» **EXERCISE INSTRUCTIONS**
Transcribe, without any alteration, only the lines that begin at the line containing "l’Assomption peut avoir à nous dire" and run to the last line below.

» **RECORDS PROVIDED**
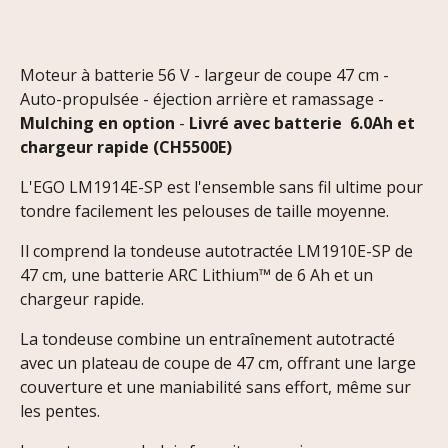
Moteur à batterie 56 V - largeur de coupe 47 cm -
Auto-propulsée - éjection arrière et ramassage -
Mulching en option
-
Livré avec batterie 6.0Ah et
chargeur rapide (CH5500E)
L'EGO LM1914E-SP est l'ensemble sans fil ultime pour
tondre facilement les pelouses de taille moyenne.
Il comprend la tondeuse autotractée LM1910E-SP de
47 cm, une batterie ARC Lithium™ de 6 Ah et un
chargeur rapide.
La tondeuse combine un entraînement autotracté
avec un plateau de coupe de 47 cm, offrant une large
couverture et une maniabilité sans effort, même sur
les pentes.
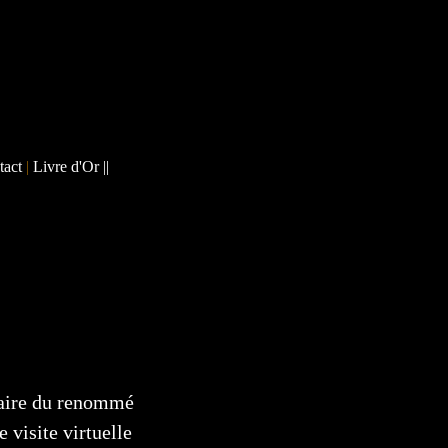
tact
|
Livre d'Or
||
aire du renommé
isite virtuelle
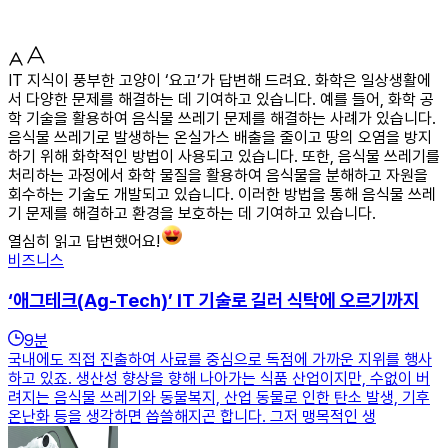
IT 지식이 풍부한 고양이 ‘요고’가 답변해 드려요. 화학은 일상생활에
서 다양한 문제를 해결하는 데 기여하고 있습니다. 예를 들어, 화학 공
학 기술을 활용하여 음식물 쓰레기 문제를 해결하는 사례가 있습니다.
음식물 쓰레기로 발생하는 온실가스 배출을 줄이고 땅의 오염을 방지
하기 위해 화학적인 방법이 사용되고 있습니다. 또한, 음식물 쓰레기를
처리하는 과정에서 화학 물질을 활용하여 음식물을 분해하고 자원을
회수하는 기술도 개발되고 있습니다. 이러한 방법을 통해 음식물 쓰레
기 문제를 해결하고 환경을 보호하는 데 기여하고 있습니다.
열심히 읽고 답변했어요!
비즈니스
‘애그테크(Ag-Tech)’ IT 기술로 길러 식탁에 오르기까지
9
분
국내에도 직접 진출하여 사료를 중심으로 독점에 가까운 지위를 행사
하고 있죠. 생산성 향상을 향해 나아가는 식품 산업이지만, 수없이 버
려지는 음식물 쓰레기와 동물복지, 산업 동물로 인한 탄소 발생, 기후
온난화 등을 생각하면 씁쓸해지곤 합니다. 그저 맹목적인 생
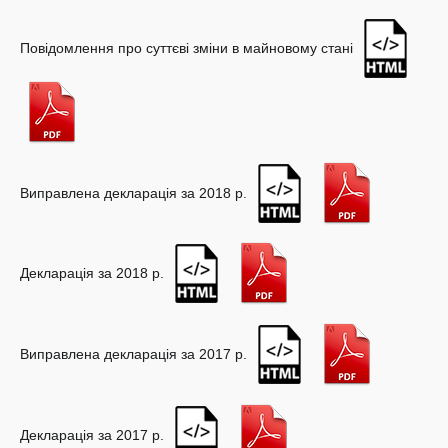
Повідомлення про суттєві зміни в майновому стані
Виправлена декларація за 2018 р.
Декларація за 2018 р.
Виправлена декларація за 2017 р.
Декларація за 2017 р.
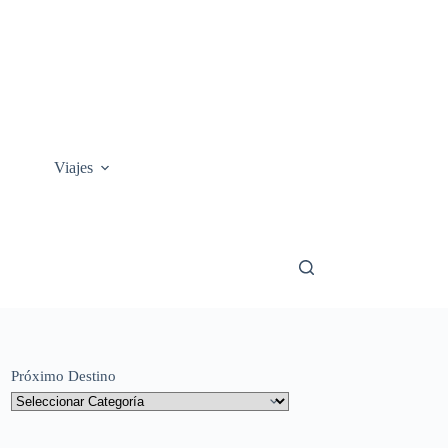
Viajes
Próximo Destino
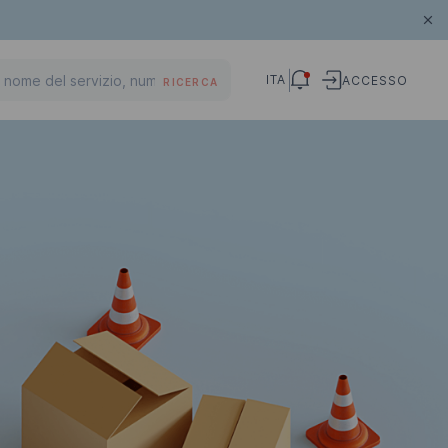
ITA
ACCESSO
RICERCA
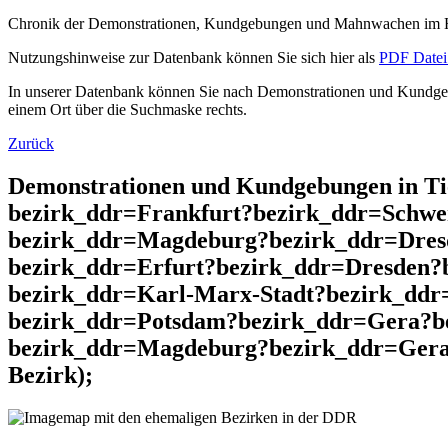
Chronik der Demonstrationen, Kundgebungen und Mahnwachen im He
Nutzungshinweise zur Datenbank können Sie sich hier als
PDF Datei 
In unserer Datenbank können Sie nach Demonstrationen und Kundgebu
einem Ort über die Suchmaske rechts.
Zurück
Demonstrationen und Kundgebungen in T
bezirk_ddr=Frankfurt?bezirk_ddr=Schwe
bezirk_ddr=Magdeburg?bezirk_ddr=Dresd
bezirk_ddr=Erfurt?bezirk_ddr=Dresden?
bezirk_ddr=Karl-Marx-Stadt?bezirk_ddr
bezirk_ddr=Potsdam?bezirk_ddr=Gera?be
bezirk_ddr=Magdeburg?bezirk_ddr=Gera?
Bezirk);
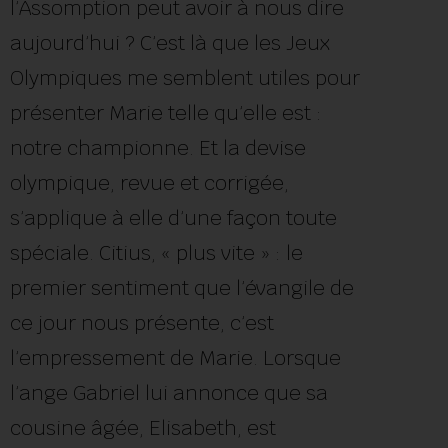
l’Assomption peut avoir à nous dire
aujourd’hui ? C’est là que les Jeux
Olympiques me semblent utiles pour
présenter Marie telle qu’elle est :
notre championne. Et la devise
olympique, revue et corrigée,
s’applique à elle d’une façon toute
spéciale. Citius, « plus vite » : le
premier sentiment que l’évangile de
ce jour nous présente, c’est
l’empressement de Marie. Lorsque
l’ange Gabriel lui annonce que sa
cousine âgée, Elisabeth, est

» **EXPECTED ANSWER**
l’Assomption peut avoir à nous dire
aujourd’hui ? C’est là que les Jeux
Olympiques me semblent utiles pour
présenter Marie telle qu’elle est :
notre championne. Et la devise
olympique, revue et corrigée,
s’applique à elle d’une façon toute
spéciale. Citius, « plus vite » : le
premier sentiment que l’évangile de
ce jour nous présente, c’est
l’empressement de Marie. Lorsque
l’ange Gabriel lui annonce que sa
cousine âgée, Elisabeth, est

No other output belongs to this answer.